The sources declined to be identified because they were not authorized to speak to the media.
.
The consortium, established in 1968 by four countries including the United States, is set to develop an upgraded version of the SeaSparrow in the coming years.
.
Having Japan on board would spread the project’s costs, but Washington also sees a role for Japan in leading multinational military industrial partnerships in Asia at a time when China’s military modernization and assertiveness is alarming many countries in the region, said the U.S. source.
.
Such partnerships, which are rare in Asia, would create a network of security ties beyond formal military alliances that mostly involve Washington and its various regional allies.
.
“We think this project will allow Japan to lay the groundwork for further defense export programs in the future,” the U.S. source said. “We would welcome this kind of security cooperation activity by Japan in the region.”
.
Asked to comment, a spokesman for the Japanese navy said in an email: “The U.S. Navy is keeping us informed about the SeaSparrow project. With the aim of improving the procurement efficiency of our ship-based surface to air missiles we are gathering information to make the necessary choice.”
.
The U.S. Navy said it was not immediately able to comment. NATO declined to comment.
.
Tokyo already beefing up Asia ties
.
Japan has one of the most advanced military industrial bases in the world, but companies such as Mitsubishi Heavy Industries have long made weapons only for the Self Defense Forces because of the arms export ban.
.
Since lifting those curbs, Abe has begun boosting security cooperation across Southeast Asia, where several countries with tight budgets are worried by China’s creation of man-made islands in the disputed South China Sea.
.
In June, Abe agreed with Philippine President Benigno Aquino on an exchange of military technology and hardware.

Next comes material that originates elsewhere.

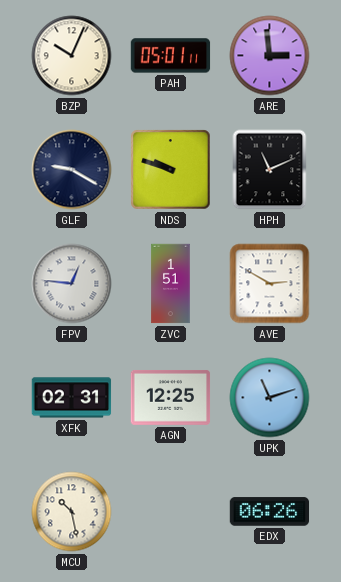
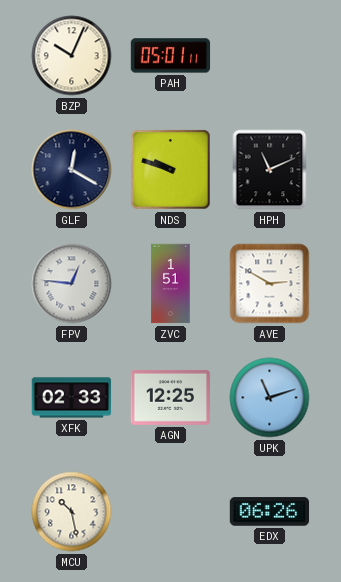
ARE: 2:59 -> none
GLF: 9:20 -> 12:20
XFK: 02:31 -> 02:33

Abe in May also agreed to start talks on transfers of defense equipment and technology with Malaysia.
.
And Australia is considering Japan as the possible builder of its next generation submarines, something U.S. naval commanders have publicly encouraged because doing so would deepen ties between two of Washington’s closest allies in Asia.
.
None of these initiatives, however, are multinational.
.
Some concerns in Tokyo
.
Japan’s navy already uses the SeaSparrow missile, which is assembled locally by Mitsubishi Electric under a co-production agreement with NATO and the U.S. manufacturers.
.
That would make the transition to a full consortium partner easier, said the U.S. source.
.
One of the Japanese sources said some concerns had been raised in Tokyo over diminished control over production by being a member, even though sharing of costs would be welcomed.
.
“The concern is what it would mean to security by having to rely on other nations,” the Japanese source said, referring to the possibility supplies of munitions and equipment from other countries could be disrupted more easily than those made at home, especially during any conflict.
.
It could also become a political issue since Japanese firms that supply parts for the SeaSparrow missiles made in Japan could miss out if Tokyo joined a consortium where work was spread among participating nations.
.
The U.S. Navy’s desire to see Japan in the consortium comes after a proposal for Mitsubishi Heavy to join Lockheed Martin Corp’s F-35 stealth fighter program fizzled out last year.
.
Japanese defense bureaucrats had hoped working on the F-35 as a subcontractor to rear fuselage maker BAE Systems of Britain would have given Mitsubishi Heavy exposure to global arms markets.
.
But it proved impossible for Mitsubishi Heavy to compete on pricing of components given the advantage enjoyed by contractors in the initial nine countries due to their governments’ funding of specialized tooling for the program.
.
“Japan recognizes that it should join these international groups to help amortize purchases and make their industry more competitive,” said a U.S. executive who works closely with the Japanese government and industry.
.
“You’re going to see them engaged in more and more bilateral, trilateral and multilateral groups in coming years.”